What you are asked to do: From first line to last, retype the data exactly.

Dataset entries:
☆ ☆ ☆ ☆

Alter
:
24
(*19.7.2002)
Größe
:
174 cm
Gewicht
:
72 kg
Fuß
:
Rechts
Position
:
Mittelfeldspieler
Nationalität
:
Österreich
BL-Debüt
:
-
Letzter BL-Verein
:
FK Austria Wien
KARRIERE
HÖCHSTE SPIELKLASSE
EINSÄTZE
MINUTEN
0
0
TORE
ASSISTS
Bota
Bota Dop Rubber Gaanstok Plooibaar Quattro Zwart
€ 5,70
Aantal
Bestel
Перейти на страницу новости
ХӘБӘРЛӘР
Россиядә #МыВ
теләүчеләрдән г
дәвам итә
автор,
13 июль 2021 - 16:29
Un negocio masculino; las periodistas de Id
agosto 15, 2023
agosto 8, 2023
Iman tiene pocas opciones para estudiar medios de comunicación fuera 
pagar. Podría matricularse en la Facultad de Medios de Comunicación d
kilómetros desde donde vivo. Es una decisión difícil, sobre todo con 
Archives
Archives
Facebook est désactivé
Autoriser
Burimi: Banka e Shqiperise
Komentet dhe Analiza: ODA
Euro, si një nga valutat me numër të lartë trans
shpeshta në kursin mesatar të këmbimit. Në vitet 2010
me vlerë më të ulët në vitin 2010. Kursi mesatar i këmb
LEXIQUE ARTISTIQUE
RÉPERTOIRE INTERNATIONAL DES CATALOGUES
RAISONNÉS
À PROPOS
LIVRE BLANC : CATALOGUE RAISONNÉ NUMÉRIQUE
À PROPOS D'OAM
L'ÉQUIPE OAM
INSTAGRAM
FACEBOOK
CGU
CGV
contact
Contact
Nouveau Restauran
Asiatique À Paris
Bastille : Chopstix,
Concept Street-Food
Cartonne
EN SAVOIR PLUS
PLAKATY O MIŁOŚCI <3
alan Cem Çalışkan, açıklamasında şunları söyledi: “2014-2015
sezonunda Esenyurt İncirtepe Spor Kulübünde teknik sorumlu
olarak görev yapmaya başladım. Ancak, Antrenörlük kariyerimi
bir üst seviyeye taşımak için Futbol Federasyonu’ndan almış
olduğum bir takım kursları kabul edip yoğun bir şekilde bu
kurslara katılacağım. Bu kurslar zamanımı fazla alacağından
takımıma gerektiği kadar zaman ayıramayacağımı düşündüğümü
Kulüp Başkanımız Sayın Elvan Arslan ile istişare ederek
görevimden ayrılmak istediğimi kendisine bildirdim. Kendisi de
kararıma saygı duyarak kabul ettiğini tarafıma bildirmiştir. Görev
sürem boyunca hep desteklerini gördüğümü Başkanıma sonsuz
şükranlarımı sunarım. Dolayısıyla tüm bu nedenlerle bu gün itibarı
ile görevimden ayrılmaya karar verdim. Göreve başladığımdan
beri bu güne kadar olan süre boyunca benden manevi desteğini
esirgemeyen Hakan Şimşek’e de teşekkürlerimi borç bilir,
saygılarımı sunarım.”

☆ ☆ ☆ ☆

Solved exercise:
Alter
:
24
(*19.7.2002)
Größe
:
174 cm
Gewicht
:
72 kg
Fuß
:
Rechts
Position
:
Mittelfeldspieler
Nationalität
:
Österreich
BL-Debüt
:
-
Letzter BL-Verein
:
FK Austria Wien
KARRIERE
HÖCHSTE SPIELKLASSE
EINSÄTZE
MINUTEN
0
0
TORE
ASSISTS
Bota
Bota Dop Rubber Gaanstok Plooibaar Quattro Zwart
€ 5,70
Aantal
Bestel
Перейти на страницу новости
ХӘБӘРЛӘР
Россиядә #МыВ
теләүчеләрдән г
дәвам итә
автор,
13 июль 2021 - 16:29
Un negocio masculino; las periodistas de Id
agosto 15, 2023
agosto 8, 2023
Iman tiene pocas opciones para estudiar medios de comunicación fuera 
pagar. Podría matricularse en la Facultad de Medios de Comunicación d
kilómetros desde donde vivo. Es una decisión difícil, sobre todo con 
Archives
Archives
Facebook est désactivé
Autoriser
Burimi: Banka e Shqiperise
Komentet dhe Analiza: ODA
Euro, si një nga valutat me numër të lartë trans
shpeshta në kursin mesatar të këmbimit. Në vitet 2010
me vlerë më të ulët në vitin 2010. Kursi mesatar i këmb
LEXIQUE ARTISTIQUE
RÉPERTOIRE INTERNATIONAL DES CATALOGUES
RAISONNÉS
À PROPOS
LIVRE BLANC : CATALOGUE RAISONNÉ NUMÉRIQUE
À PROPOS D'OAM
L'ÉQUIPE OAM
INSTAGRAM
FACEBOOK
CGU
CGV
contact
Contact
Nouveau Restauran
Asiatique À Paris
Bastille : Chopstix,
Concept Street-Food
Cartonne
EN SAVOIR PLUS
PLAKATY O MIŁOŚCI <3
alan Cem Çalışkan, açıklamasında şunları söyledi: “2014-2015
sezonunda Esenyurt İncirtepe Spor Kulübünde teknik sorumlu
olarak görev yapmaya başladım. Ancak, Antrenörlük kariyerimi
bir üst seviyeye taşımak için Futbol Federasyonu’ndan almış
olduğum bir takım kursları kabul edip yoğun bir şekilde bu
kurslara katılacağım. Bu kurslar zamanımı fazla alacağından
takımıma gerektiği kadar zaman ayıramayacağımı düşündüğümü
Kulüp Başkanımız Sayın Elvan Arslan ile istişare ederek
görevimden ayrılmak istediğimi kendisine bildirdim. Kendisi de
kararıma saygı duyarak kabul ettiğini tarafıma bildirmiştir. Görev
sürem boyunca hep desteklerini gördüğümü Başkanıma sonsuz
şükranlarımı sunarım. Dolayısıyla tüm bu nedenlerle bu gün itibarı
ile görevimden ayrılmaya karar verdim. Göreve başladığımdan
beri bu güne kadar olan süre boyunca benden manevi desteğini
esirgemeyen Hakan Şimşek’e de teşekkürlerimi borç bilir,
saygılarımı sunarım.”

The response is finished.